Su caballo hollaba la nieve con una seguridad pasmosa. Galopaba como sobre el terreno más firme. Y casi cuando anochecía, Tristán llegó a la Quebrada de los Lobos. Al mismo lugar en el que había abrazado a Pepa por última vez. Ató su caballo y se sentó sobre la fría roca. El vapor salía de su boca y de los ollares de su montura. Y bajo aquel cielo que una luna redonda y llena dejaba escaso de estrellas, lloró; y, entre sollozos, comenzó a hablarle a su amada Pepa.
—Buenas noches, mi amor. Dondequiera que estés, deseo que sepas que no he querido olvidarte. No es que no pueda. Es que no quiero hacerlo, Pepa… Todos me dicen que debo seguir adelante. Por Aurora. Tiene tus ojos, ¿sabes? Pero yo no tengo el valor de mirarla, ni de abrazarla porque mirar sus ojos oscuros es ver los tuyos y no puedo soportarlo. Quiero irme contigo. Quiero que Dios o quien sea me lleve a tu lado.

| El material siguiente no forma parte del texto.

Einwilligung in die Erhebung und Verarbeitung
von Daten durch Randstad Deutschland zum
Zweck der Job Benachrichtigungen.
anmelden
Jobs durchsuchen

Tristán se levantó para calmar a Camilo, su caballo, que comenzaba a piafar inquieto.
—¡Sooooo! Calma —le decía al tiempo que le acariciaba el belfo—. Calma, amigo. ¿Qué has atisbado?
Agarró las riendas y subió a su lomo y siguió acariciando el cuello del animal desde atrás. Lo espoleó suavemente, pero Camilo se arrancó con una velocidad descontrolada, lo cual pilló desprevenido a Tristán, que no lograba dominarlo. Cabalgó como loco en línea recta y de repente fintó; Tristán entendió entonces la razón de su desasosiego. Tuvo una visión fugaz de tres figuras caninas entre los árboles. Camilo se encabritó; Tristán no pudo controlarlo y, finalmente, cayó. Su cabeza golpeó contra una roca oculta bajo la nieve y Tristán perdió el sentido. No pudo ver nada más. No pudo ver cómo Camilo detenía su loca carrera al dejar de sentir el peso del jinete y se giraba para volver a buscarlo. No pudo ver tampoco cómo los tres lobos le rodeaban buscando sus ijares o algún punto débil donde poder atacarlo y terminar aquella pesadilla de relinchos y coces que Camilo lanzaba a diestro y siniestro. Tristán habría estado orgulloso de su animal si hubiera visto como, de una tremenda coz, reventaba el cuerpo de una de las alimañas. O como daba buena cuenta de la segunda pisoteándola con sus patas delanteras. O como finalmente ahuyentaba a la tercera, que se internaba en el bosque con el rabo entre las patas.
Tristán escuchaba una voz lejana, pero clara:
—Despierta, Tristán. Despierta, amor mío. Aún no ha llegado tu hora.
Sintió primero unas ligeras sacudidas y, por fin, una más fuerte que le hizo dar con la cara en la nieve. Aquel frío le hizo reaccionar y despertó aturdido con el nombre de su amada entre los labios.
—¿Pepa? —masculló mientras se levantaba para encontrar de dónde había venido aquella voz tan clara y familiar. Pero no halló nada. Solo Camilo, calmado, permanecía firme a su lado y le daba un nuevo empujoncito con su morro.
Cuando miró a su alrededor y vio los cuerpos de los dos lobos, quebrados sobre la nieve, batida por las huellas de garras y de cascos, entendió la hazaña de su fiel compañero y abrazó su cuello, agradecido.
—Hubiera sido una buena noche para que me dejaras a mi destino, pero gracias, amigo —dijo a su caballo juntando su cara con la suya.
Subió a lomos del animal, que inició un andar pausado e irregular, lo cual era corriente en terreno abrupto. Sin embargo, aquel paso extraño prosiguió hasta que llegaron al camino que enfilaba hacia casa. Tristán desmontó y comprobó entonces que Camilo estaba herido. Sus corvejones traseros tenían varias dentelladas y otra más profunda sangraba en el muslo del animal. Prefirió seguir el camino a pie para librarle de su carga. Serían casi dos horas a buen paso, y la herida de la cabeza le dolía, pero el frío lo mantenía despierto y así tendría tiempo de pensar en aquella voz que le había dicho que debía seguir adelante. Los campos blancos de nieve reflejaban la luz de la luna llena e iluminaron su camino hacia Puente Viejo.